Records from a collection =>

□ □ □ □ □

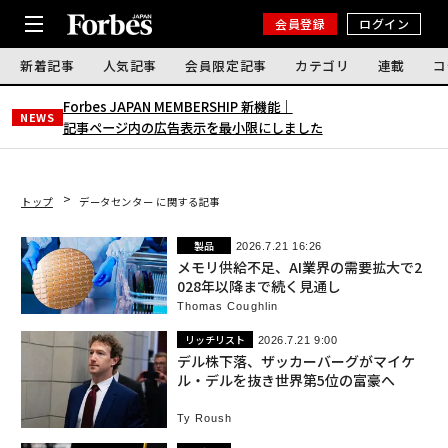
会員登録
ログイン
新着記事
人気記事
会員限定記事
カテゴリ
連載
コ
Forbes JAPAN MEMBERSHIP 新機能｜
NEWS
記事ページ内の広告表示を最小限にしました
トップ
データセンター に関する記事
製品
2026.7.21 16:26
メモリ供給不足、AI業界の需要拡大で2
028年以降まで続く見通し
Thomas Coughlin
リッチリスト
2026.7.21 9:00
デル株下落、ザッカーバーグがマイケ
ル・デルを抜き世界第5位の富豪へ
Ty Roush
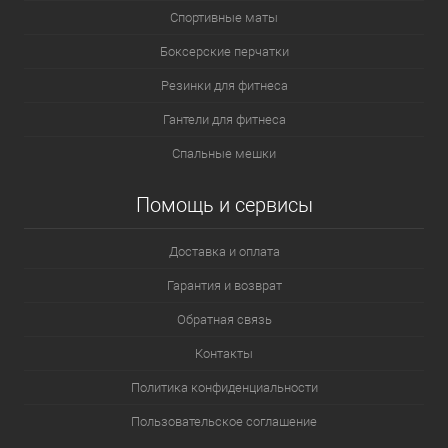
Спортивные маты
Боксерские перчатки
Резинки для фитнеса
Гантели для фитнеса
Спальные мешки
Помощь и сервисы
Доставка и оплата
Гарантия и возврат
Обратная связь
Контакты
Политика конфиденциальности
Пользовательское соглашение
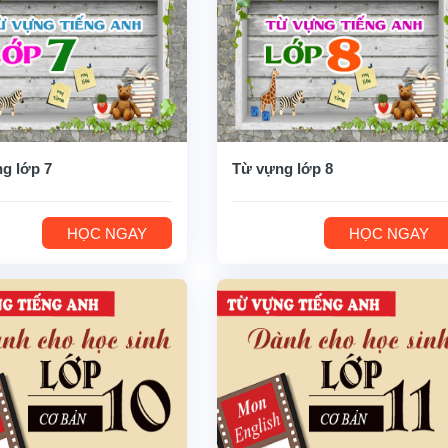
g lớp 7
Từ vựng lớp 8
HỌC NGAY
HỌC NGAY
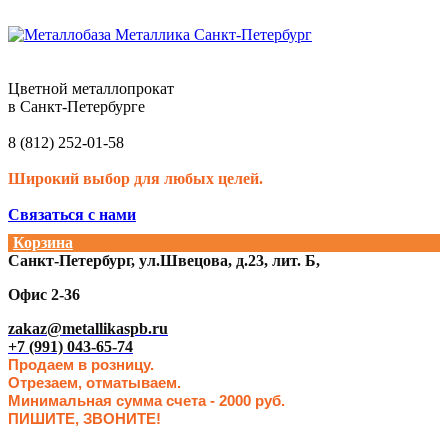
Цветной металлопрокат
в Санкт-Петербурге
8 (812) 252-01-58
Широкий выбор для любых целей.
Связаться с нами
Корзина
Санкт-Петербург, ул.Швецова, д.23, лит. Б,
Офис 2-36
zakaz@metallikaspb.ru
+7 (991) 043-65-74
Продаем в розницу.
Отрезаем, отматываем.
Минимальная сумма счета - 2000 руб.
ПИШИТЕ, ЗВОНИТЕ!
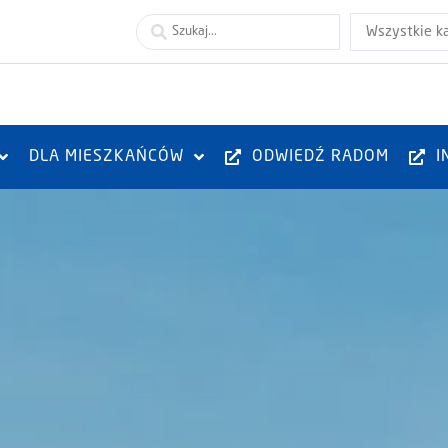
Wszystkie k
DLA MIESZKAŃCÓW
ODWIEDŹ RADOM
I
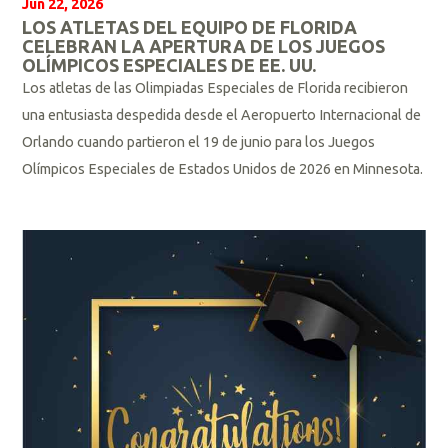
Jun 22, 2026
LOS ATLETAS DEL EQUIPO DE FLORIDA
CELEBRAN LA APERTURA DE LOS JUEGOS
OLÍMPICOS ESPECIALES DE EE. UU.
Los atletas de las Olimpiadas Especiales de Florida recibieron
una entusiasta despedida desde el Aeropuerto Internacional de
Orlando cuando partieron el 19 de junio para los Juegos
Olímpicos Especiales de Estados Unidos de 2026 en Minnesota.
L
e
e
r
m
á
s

□ □ □ □ □

Activity =>
What lines in the data above contain the word "Санкт"? Show them all.

Exercise output =>
в Санкт-Петербурге
Санкт-Петербург, ул.Швецова, д.23, лит. Б,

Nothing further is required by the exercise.